An industry source said: “The majors have made a conscious decision not to go because they don’t want to anger Baghdad. But the KRG is just getting on with it.”
The oil law has been stuck in Iraq’s parliament for nearly three years.
Jean Claude Gandur, chief executive of Addax, said he had been assured that because he signed before the draft oil law was published in February 2007, his deal with the KRG was safe.
“I understand Baghdad put some conditions on the law that the Kurds didn’t like and so the negotiations were frozen. But Baghdad has never put the legality of our contract in doubt,” he said.
It’s not a minor point. Taq Taq, discovered in 1958, is potentially a world-class oilfield. Addax expects to be pumping 150,000 barrels a day from it within two years, roughly double its global production today.
Some argue that the company will inevitably be forced to renegotiate on much less attractive terms.
“Why would anyone in their right mind give this as a production-sharing agreement. [They] are meant for risky things like areas that are virgin or new,” said Muhammad-Ali Zainy, senior energy economist at the London-based Centre for Global Energy Studies. “When you have a discovered field it doesn’t make sense. Production-sharing agreements are taboo with the Iraqi population. The central government won’t stand for it.”
Indeed, more than two years after starting work at Taq Taq, Gandur still has not received permission to build a pipeline. Shahristani indicated last month that he would allow both DNO and Addax to hook up to the Kirkuk-Ceyhan pipeline, and DNO recently began working on the final section.

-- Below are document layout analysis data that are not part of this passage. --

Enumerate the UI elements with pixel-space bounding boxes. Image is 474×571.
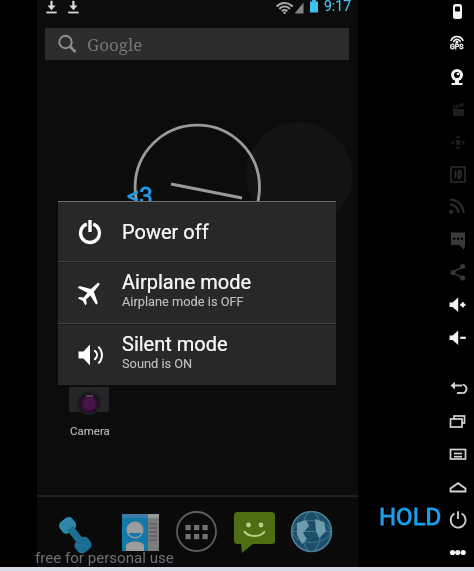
button[interactable]: Power off [58,201,336,261]
button[interactable]: Camera [65,383,149,439]
button[interactable]: Browser [291,511,332,552]
button[interactable]: Back [448,380,470,400]
button[interactable]: Phone [60,508,104,552]
button[interactable]: Device ID [448,163,470,185]
button[interactable]: Messaging [234,512,276,553]
staticText: free for personal use [35,549,174,567]
button[interactable]: Google [45,28,349,60]
staticText: Camera [70,424,110,437]
staticText: HOLD [379,503,442,531]
button[interactable]: Cellular [448,197,470,219]
staticText: Power off [122,220,209,243]
staticText: Airplane mode is OFF [122,294,244,309]
button[interactable]: GPS [448,32,470,46]
staticText: Silent mode [122,332,228,355]
button[interactable]: Silent mode [58,325,336,385]
button[interactable]: Power [448,508,470,532]
button[interactable]: Volume down [448,329,470,349]
button[interactable]: Home [448,479,470,499]
button[interactable]: Apps [176,511,217,552]
button[interactable]: More [448,544,470,562]
button[interactable]: Directional pad [448,131,470,153]
staticText: Google [87,33,143,56]
button[interactable]: Messages [448,229,470,251]
staticText: GPS [450,43,464,51]
button[interactable]: Device [448,0,470,22]
button[interactable]: Webcam [446,64,470,88]
button[interactable]: HOLD [379,502,442,532]
staticText: Airplane mode [122,270,252,293]
button[interactable]: Airplane mode [58,263,336,323]
button[interactable]: People [122,514,159,551]
staticText: <3 [127,182,153,210]
staticText: Sound is ON [122,356,193,371]
button[interactable]: Menu [448,446,470,466]
button[interactable]: Recent apps [448,413,470,433]
button[interactable]: Share [448,261,470,283]
staticText: 9:17 [324,0,351,14]
button[interactable]: Volume up [448,296,470,316]
button[interactable]: Record video [448,100,470,122]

But neither company has yet received official permission to start exporting. Without an export route for the oil, Taq Taq doesn’t make sense: 150,000 barrels is far more than can be trucked to the domestic market.
Gandur, who recently bought a stake in another Kurdistan oilfield, Sangaw, from Sterling Energy, admitted: “Nobody has the answer really. It’s not in the hands of the operators. The regional and central governments are actively working on this. We are confident. Discussions are ongoing and maybe with the lower crude price the chances of a resolution have increased. Something has to happen.”
He seems comfortable working amid the uncertainty. It is something that the rest of Iraq’s aspirants will surely have to get used to. That, and building the occasional volleyball court.